Page segmentation data
· · ·

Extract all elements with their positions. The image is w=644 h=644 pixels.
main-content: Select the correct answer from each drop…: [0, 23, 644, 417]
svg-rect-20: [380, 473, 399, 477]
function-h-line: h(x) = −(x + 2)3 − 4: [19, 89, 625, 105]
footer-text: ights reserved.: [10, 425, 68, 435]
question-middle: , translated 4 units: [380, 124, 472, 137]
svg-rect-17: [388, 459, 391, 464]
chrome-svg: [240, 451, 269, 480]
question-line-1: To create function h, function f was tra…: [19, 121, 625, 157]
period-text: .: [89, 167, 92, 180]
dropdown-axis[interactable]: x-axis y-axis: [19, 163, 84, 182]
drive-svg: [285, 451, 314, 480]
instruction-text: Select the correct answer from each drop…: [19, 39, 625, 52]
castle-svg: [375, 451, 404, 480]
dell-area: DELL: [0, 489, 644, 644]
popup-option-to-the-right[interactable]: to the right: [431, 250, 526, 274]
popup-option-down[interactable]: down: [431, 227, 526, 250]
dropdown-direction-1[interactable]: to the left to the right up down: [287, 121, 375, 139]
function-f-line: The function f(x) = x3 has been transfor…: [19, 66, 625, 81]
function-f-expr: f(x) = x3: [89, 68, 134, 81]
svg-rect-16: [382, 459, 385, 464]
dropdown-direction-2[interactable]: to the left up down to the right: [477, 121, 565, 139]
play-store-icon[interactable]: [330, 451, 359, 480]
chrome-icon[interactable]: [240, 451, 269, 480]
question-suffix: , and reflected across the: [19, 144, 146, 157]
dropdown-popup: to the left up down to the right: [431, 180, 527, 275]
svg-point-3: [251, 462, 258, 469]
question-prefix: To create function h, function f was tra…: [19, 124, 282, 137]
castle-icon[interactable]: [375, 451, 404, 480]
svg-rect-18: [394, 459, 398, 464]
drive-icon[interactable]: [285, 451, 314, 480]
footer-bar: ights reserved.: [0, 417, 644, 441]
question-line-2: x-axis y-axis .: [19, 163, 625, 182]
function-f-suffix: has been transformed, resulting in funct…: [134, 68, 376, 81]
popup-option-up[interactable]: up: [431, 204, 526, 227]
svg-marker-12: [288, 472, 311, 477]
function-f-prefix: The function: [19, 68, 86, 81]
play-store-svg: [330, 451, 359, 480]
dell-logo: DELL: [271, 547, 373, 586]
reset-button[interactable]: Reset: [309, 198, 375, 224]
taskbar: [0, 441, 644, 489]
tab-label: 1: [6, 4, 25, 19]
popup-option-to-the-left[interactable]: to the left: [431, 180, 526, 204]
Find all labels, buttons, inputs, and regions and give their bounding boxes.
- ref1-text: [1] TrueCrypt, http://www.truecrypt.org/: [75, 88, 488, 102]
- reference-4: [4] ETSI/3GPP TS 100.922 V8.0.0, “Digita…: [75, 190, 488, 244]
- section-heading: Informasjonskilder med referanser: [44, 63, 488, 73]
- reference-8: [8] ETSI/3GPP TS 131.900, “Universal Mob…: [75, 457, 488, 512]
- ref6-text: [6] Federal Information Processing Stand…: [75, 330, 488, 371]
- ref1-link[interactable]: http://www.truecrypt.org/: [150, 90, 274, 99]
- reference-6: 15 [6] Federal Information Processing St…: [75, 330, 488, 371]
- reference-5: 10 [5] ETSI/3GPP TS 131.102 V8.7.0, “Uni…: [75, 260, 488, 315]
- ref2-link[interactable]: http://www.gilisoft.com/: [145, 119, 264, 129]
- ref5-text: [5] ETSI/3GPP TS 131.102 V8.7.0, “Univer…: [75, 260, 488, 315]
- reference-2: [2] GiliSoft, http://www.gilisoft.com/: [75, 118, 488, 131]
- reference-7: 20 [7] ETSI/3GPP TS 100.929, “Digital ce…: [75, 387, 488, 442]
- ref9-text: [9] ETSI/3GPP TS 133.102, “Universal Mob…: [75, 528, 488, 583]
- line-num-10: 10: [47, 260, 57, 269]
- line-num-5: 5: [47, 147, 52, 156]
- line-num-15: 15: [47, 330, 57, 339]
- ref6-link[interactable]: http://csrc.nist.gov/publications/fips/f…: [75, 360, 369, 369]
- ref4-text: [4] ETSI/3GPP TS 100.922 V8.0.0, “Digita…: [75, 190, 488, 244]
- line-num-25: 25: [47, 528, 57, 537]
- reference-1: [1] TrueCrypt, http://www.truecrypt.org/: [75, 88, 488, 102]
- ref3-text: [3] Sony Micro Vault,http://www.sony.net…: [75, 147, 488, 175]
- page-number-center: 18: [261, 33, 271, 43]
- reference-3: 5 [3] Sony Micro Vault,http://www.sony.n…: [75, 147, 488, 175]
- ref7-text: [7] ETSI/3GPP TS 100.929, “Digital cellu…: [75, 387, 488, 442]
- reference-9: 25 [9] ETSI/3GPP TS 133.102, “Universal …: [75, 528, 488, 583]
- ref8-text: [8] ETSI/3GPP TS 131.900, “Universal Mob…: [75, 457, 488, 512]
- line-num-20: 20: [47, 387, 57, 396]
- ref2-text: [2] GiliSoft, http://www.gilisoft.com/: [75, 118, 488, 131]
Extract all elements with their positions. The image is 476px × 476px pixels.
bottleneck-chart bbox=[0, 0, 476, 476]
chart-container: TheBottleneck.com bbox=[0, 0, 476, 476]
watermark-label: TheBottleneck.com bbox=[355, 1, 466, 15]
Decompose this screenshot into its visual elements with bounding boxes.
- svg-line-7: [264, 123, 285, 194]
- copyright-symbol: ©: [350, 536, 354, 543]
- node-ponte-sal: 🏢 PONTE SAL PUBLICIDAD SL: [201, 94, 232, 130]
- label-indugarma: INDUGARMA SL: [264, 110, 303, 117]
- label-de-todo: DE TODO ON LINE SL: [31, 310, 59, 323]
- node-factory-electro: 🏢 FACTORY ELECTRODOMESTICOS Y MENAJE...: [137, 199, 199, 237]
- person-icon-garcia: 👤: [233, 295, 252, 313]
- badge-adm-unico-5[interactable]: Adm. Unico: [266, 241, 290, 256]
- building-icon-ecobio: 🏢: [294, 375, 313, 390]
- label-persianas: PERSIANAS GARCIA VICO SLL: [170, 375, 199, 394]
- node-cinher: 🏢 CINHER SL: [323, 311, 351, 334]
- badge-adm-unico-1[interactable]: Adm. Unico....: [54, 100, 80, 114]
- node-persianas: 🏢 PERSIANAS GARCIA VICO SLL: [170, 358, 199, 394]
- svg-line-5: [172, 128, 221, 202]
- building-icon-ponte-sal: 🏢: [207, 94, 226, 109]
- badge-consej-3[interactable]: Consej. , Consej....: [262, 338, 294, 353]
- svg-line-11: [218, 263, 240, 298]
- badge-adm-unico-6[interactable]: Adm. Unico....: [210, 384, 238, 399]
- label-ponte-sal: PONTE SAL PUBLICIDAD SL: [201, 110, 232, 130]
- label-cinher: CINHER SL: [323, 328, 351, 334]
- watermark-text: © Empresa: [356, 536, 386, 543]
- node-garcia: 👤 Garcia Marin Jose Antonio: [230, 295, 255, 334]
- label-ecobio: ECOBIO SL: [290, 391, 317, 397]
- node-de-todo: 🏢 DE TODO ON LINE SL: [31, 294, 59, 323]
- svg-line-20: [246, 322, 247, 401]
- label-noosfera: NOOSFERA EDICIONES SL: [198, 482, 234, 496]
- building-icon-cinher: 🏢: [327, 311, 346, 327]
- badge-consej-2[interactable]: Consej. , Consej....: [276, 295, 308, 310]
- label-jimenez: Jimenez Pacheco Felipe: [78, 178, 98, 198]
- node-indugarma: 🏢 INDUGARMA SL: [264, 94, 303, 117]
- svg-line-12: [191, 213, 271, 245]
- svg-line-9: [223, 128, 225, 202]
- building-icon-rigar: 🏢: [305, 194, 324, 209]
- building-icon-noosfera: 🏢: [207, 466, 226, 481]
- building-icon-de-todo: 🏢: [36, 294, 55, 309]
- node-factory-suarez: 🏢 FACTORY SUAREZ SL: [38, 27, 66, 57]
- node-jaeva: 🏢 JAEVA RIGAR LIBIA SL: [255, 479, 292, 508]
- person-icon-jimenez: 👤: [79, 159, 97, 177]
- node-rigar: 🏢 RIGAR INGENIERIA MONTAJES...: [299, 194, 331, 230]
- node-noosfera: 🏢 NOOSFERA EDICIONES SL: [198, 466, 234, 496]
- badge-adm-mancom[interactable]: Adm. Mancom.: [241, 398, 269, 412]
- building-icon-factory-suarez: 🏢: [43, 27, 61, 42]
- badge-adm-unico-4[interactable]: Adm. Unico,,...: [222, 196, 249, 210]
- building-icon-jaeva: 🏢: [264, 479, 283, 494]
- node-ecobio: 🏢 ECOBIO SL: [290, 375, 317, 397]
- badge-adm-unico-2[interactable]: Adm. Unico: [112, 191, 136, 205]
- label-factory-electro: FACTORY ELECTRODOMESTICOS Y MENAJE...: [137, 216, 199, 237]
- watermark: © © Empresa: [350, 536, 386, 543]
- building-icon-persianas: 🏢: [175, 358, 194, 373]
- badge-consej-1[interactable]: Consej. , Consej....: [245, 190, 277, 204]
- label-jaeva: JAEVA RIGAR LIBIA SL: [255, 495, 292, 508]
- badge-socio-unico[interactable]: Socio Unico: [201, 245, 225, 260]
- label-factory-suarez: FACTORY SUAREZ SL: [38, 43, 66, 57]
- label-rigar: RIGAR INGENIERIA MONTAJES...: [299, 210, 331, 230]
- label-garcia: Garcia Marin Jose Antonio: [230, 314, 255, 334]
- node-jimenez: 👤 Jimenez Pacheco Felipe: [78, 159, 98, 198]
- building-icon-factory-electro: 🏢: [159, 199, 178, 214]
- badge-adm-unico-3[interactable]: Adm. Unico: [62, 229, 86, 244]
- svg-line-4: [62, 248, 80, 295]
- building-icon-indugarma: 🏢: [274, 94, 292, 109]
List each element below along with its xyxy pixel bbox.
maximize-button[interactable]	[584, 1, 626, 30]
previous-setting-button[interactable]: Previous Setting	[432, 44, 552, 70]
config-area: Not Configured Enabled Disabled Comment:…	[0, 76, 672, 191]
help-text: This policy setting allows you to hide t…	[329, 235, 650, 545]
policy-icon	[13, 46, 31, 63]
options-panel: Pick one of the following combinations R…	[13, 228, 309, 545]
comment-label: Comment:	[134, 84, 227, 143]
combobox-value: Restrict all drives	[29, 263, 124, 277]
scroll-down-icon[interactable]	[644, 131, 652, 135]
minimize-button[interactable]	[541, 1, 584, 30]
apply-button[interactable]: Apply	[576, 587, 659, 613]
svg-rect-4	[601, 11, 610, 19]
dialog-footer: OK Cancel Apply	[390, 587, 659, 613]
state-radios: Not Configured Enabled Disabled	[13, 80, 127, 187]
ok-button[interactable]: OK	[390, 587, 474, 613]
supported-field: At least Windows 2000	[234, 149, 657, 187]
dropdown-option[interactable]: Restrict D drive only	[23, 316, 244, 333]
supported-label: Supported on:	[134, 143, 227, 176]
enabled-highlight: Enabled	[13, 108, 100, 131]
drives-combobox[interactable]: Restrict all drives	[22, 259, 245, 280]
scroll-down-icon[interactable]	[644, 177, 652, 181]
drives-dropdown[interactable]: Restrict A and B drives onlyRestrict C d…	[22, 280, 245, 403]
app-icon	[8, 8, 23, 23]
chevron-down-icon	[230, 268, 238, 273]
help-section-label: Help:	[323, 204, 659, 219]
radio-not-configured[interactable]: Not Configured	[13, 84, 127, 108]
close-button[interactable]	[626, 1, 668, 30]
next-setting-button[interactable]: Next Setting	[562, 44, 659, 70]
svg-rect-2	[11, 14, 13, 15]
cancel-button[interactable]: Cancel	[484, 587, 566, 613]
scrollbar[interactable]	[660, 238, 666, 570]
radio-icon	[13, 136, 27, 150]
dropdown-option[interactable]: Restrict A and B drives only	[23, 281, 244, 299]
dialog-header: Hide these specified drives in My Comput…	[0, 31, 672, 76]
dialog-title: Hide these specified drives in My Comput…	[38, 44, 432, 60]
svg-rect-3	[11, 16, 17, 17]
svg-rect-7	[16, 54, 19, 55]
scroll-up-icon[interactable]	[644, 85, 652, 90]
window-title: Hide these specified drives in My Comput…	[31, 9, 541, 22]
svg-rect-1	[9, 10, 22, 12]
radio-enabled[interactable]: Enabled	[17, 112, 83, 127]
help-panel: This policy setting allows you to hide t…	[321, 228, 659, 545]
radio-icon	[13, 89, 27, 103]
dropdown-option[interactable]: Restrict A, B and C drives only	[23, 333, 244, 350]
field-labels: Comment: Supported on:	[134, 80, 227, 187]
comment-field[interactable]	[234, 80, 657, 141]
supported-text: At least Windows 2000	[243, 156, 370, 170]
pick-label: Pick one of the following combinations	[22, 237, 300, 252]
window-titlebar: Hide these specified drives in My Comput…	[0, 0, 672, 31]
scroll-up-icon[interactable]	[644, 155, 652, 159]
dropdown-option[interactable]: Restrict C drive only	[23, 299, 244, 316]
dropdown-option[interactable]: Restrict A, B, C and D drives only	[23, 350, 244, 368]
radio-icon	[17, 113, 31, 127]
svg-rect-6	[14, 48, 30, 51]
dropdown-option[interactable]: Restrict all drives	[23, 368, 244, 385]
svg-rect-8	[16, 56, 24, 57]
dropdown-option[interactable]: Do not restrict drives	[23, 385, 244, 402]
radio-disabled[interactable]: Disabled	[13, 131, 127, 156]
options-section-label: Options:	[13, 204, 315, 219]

· · ·

* **What is expected**: For the string "noosfera", filter the data and copy out each line where it occurs.

* **Output below**:
- label-noosfera: NOOSFERA EDICIONES SL: [198, 482, 234, 496]
- building-icon-noosfera: 🏢: [207, 466, 226, 481]
- node-noosfera: 🏢 NOOSFERA EDICIONES SL: [198, 466, 234, 496]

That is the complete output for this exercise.